### Listed records
== Segment start ==
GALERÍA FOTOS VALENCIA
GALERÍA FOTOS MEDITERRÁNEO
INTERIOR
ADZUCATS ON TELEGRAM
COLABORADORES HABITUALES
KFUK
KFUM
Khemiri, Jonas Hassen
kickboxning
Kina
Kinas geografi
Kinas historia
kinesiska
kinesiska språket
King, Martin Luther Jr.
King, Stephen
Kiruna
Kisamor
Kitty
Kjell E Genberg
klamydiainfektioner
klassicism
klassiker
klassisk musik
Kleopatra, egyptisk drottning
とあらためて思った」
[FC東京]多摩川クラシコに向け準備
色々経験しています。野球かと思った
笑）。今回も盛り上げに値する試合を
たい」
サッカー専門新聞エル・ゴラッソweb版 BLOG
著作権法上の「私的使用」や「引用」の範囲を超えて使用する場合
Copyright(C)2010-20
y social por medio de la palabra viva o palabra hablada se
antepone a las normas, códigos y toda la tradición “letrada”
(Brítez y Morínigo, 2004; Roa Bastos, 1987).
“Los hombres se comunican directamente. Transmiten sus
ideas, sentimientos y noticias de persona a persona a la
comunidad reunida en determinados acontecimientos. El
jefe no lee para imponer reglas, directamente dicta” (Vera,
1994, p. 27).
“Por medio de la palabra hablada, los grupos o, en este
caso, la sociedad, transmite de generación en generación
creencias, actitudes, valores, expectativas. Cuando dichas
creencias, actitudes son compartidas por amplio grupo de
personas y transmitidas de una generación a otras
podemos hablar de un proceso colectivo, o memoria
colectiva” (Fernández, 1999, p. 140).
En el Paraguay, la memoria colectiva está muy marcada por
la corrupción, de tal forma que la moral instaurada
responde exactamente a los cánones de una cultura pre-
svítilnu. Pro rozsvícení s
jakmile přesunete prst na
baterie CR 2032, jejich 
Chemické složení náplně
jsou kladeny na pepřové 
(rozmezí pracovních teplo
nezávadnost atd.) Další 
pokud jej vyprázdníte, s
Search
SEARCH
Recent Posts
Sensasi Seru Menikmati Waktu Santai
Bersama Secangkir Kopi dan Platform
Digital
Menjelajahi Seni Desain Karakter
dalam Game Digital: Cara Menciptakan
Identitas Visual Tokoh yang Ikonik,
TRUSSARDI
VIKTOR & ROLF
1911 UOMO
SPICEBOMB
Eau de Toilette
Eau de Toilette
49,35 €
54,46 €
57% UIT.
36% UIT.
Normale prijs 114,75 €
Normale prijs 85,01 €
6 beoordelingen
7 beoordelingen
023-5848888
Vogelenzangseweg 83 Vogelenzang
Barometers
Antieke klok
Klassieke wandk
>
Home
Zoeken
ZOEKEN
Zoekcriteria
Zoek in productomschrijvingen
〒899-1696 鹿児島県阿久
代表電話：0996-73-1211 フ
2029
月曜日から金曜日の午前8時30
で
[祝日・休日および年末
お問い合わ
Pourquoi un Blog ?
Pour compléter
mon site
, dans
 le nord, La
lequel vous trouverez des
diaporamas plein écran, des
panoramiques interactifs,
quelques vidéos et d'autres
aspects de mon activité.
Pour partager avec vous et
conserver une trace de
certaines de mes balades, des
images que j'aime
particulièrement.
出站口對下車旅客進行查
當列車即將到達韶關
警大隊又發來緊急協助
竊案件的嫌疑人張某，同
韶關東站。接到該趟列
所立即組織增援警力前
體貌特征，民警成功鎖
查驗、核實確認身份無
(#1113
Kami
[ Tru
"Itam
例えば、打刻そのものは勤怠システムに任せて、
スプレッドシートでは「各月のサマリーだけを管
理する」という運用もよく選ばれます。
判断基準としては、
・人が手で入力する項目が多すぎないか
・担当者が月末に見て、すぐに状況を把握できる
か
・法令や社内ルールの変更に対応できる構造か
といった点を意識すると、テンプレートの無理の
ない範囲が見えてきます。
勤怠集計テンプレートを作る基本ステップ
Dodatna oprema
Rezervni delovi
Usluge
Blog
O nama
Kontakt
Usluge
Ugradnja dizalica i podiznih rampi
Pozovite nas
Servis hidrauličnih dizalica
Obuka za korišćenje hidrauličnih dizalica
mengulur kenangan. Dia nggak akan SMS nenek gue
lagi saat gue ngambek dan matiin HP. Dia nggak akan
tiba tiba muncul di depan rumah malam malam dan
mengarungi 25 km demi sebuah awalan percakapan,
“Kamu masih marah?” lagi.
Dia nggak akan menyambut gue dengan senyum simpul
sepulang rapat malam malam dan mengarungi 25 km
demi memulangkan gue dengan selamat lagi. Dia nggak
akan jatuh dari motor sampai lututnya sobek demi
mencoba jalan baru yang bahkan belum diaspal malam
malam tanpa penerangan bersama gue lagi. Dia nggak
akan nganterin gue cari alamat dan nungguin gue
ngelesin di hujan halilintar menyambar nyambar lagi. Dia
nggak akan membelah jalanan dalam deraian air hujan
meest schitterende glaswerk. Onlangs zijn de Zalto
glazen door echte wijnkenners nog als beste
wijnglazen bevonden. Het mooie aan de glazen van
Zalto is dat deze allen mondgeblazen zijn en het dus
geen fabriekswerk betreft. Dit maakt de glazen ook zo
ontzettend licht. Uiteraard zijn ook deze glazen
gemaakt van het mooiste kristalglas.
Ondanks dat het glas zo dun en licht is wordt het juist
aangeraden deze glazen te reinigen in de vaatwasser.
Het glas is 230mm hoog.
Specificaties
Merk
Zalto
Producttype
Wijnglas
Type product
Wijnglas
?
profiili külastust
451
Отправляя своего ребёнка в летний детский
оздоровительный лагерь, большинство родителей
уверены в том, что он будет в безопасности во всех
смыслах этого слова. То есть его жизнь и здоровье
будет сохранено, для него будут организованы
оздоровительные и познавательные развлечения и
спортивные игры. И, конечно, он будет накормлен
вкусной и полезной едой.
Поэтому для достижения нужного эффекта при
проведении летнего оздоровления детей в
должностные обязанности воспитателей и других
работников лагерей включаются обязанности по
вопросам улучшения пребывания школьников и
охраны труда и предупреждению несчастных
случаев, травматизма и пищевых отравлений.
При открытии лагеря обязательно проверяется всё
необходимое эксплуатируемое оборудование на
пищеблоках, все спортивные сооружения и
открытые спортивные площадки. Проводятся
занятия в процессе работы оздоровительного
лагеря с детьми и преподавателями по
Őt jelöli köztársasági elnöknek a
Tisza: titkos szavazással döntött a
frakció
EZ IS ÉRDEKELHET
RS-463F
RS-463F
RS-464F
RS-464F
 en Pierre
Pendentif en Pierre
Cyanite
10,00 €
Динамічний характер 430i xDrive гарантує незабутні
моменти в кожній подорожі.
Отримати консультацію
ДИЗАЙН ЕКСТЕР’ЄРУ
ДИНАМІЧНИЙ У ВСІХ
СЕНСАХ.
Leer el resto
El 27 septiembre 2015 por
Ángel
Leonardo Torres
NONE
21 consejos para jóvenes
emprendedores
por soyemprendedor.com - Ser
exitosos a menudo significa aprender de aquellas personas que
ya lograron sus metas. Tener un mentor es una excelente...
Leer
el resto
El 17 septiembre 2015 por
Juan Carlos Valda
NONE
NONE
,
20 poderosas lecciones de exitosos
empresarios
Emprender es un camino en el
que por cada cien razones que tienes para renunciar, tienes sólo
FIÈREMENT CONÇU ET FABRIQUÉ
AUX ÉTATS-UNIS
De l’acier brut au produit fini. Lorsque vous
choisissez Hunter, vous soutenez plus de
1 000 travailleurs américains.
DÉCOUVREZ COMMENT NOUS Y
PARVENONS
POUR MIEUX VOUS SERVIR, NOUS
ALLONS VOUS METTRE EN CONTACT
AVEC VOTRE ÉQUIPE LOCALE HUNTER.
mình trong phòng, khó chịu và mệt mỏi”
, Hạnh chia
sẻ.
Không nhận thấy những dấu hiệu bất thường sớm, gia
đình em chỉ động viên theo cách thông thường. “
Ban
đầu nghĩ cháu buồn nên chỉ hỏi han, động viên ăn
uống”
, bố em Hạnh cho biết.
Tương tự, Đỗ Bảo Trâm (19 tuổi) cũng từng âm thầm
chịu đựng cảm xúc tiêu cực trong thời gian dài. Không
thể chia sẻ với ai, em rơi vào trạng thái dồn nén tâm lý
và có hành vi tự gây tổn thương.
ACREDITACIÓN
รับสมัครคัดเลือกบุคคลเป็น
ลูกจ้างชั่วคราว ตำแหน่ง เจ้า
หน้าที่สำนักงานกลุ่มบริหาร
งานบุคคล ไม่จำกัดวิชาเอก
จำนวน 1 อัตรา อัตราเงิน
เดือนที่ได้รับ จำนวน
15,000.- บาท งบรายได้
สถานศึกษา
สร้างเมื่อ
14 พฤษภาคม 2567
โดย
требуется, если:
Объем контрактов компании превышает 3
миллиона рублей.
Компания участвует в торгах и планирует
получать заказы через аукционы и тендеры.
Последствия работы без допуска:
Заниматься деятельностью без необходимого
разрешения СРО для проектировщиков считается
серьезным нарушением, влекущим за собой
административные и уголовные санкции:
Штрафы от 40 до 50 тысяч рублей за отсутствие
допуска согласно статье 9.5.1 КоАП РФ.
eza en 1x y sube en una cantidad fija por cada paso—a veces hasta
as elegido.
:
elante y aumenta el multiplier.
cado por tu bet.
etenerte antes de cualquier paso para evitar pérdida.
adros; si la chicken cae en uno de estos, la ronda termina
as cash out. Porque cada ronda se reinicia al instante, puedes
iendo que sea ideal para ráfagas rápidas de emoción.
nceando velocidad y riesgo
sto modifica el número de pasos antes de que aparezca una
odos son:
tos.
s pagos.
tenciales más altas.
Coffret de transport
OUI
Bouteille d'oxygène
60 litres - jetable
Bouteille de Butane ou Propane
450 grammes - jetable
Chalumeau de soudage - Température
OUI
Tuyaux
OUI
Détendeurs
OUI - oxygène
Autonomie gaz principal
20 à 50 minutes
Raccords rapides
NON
== Segment end ==
### Work request
Your task is to retype the entries verbatim, starting with the line that holds "wijnglazen bevonden. Het" and stopping after the line that holds "empresarios".

### Your response
wijnglazen bevonden. Het mooie aan de glazen van
Zalto is dat deze allen mondgeblazen zijn en het dus
geen fabriekswerk betreft. Dit maakt de glazen ook zo
ontzettend licht. Uiteraard zijn ook deze glazen
gemaakt van het mooiste kristalglas.
Ondanks dat het glas zo dun en licht is wordt het juist
aangeraden deze glazen te reinigen in de vaatwasser.
Het glas is 230mm hoog.
Specificaties
Merk
Zalto
Producttype
Wijnglas
Type product
Wijnglas
?
profiili külastust
451
Отправляя своего ребёнка в летний детский
оздоровительный лагерь, большинство родителей
уверены в том, что он будет в безопасности во всех
смыслах этого слова. То есть его жизнь и здоровье
будет сохранено, для него будут организованы
оздоровительные и познавательные развлечения и
спортивные игры. И, конечно, он будет накормлен
вкусной и полезной едой.
Поэтому для достижения нужного эффекта при
проведении летнего оздоровления детей в
должностные обязанности воспитателей и других
работников лагерей включаются обязанности по
вопросам улучшения пребывания школьников и
охраны труда и предупреждению несчастных
случаев, травматизма и пищевых отравлений.
При открытии лагеря обязательно проверяется всё
необходимое эксплуатируемое оборудование на
пищеблоках, все спортивные сооружения и
открытые спортивные площадки. Проводятся
занятия в процессе работы оздоровительного
лагеря с детьми и преподавателями по
Őt jelöli köztársasági elnöknek a
Tisza: titkos szavazással döntött a
frakció
EZ IS ÉRDEKELHET
RS-463F
RS-463F
RS-464F
RS-464F
 en Pierre
Pendentif en Pierre
Cyanite
10,00 €
Динамічний характер 430i xDrive гарантує незабутні
моменти в кожній подорожі.
Отримати консультацію
ДИЗАЙН ЕКСТЕР’ЄРУ
ДИНАМІЧНИЙ У ВСІХ
СЕНСАХ.
Leer el resto
El 27 septiembre 2015 por
Ángel
Leonardo Torres
NONE
21 consejos para jóvenes
emprendedores
por soyemprendedor.com - Ser
exitosos a menudo significa aprender de aquellas personas que
ya lograron sus metas. Tener un mentor es una excelente...
Leer
el resto
El 17 septiembre 2015 por
Juan Carlos Valda
NONE
NONE
,
20 poderosas lecciones de exitosos
empresarios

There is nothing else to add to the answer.